_Try it_
When you repeat the entries, reproduce each line exactly and omit every picture.

Dataset entries:

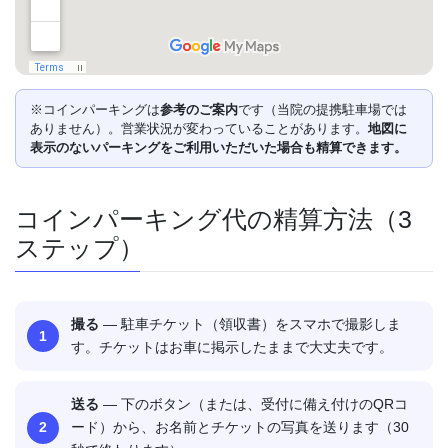
※コインパーキングは
参考のご案内
です（当院の提携駐車場では
ありません）。営業状況が変わっていることがあります。
地図に
表示のないパーキングをご利用いただいた場合も精算できます。
コインパーキング代の精算方法（3
ステップ）
撮る
— 駐車チケット（領収書）をスマホで撮影しま
す。チケットはお車に掲示したままで大丈夫です。
送る
— 下のボタン（または、受付に備え付けのQRコ
ード）から、お名前とチケットの写真を送ります（30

_Problem solution_
※コインパーキングは
参考のご案内
です（当院の提携駐車場では
ありません）。営業状況が変わっていることがあります。
地図に
表示のないパーキングをご利用いただいた場合も精算できます。
コインパーキング代の精算方法（3
ステップ）
撮る
— 駐車チケット（領収書）をスマホで撮影しま
す。チケットはお車に掲示したままで大丈夫です。
送る
— 下のボタン（または、受付に備え付けのQRコ
ード）から、お名前とチケットの写真を送ります（30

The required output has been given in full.